**PROBLEM TO WORK ON:** Beneath this line are the data; copy exactly the part of them that opens with the line containing "UMA IDEIA, ATÉ" and closes with the line containing "UMA AMIGA EM UM QUILOMBO. É O", and only that part.
Start of INFORMATION SHOWN
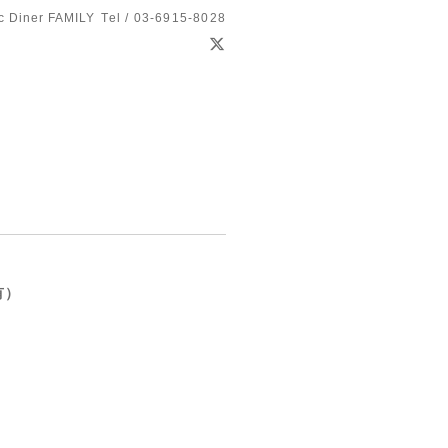
c Diner FAMILY
Tel / 03-6915-8028
有）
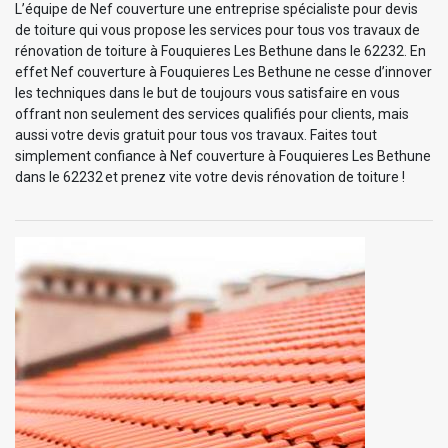
L’équipe de Nef couverture une entreprise spécialiste pour devis
de toiture qui vous propose les services pour tous vos travaux de
rénovation de toiture à Fouquieres Les Bethune dans le 62232. En
effet Nef couverture à Fouquieres Les Bethune ne cesse d’innover
les techniques dans le but de toujours vous satisfaire en vous
offrant non seulement des services qualifiés pour clients, mais
aussi votre devis gratuit pour tous vos travaux. Faites tout
simplement confiance à Nef couverture à Fouquieres Les Bethune
dans le 62232 et prenez vite votre devis rénovation de toiture !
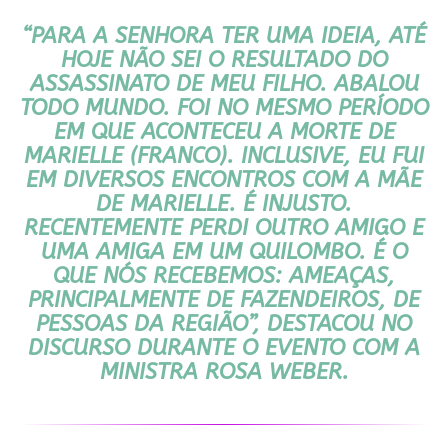
“PARA A SENHORA TER UMA IDEIA, ATÉ
HOJE NÃO SEI O RESULTADO DO
ASSASSINATO DE MEU FILHO. ABALOU
TODO MUNDO. FOI NO MESMO PERÍODO
EM QUE ACONTECEU A MORTE DE
MARIELLE (FRANCO). INCLUSIVE, EU FUI
EM DIVERSOS ENCONTROS COM A MÃE
DE MARIELLE. É INJUSTO.
RECENTEMENTE PERDI OUTRO AMIGO E
UMA AMIGA EM UM QUILOMBO. É O
QUE NÓS RECEBEMOS: AMEAÇAS,
PRINCIPALMENTE DE FAZENDEIROS, DE
PESSOAS DA REGIÃO”, DESTACOU NO
DISCURSO DURANTE O EVENTO COM A
MINISTRA ROSA WEBER.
End of INFORMATION SHOWN
**RESPONSE BELOW:**
“PARA A SENHORA TER UMA IDEIA, ATÉ
HOJE NÃO SEI O RESULTADO DO
ASSASSINATO DE MEU FILHO. ABALOU
TODO MUNDO. FOI NO MESMO PERÍODO
EM QUE ACONTECEU A MORTE DE
MARIELLE (FRANCO). INCLUSIVE, EU FUI
EM DIVERSOS ENCONTROS COM A MÃE
DE MARIELLE. É INJUSTO.
RECENTEMENTE PERDI OUTRO AMIGO E
UMA AMIGA EM UM QUILOMBO. É O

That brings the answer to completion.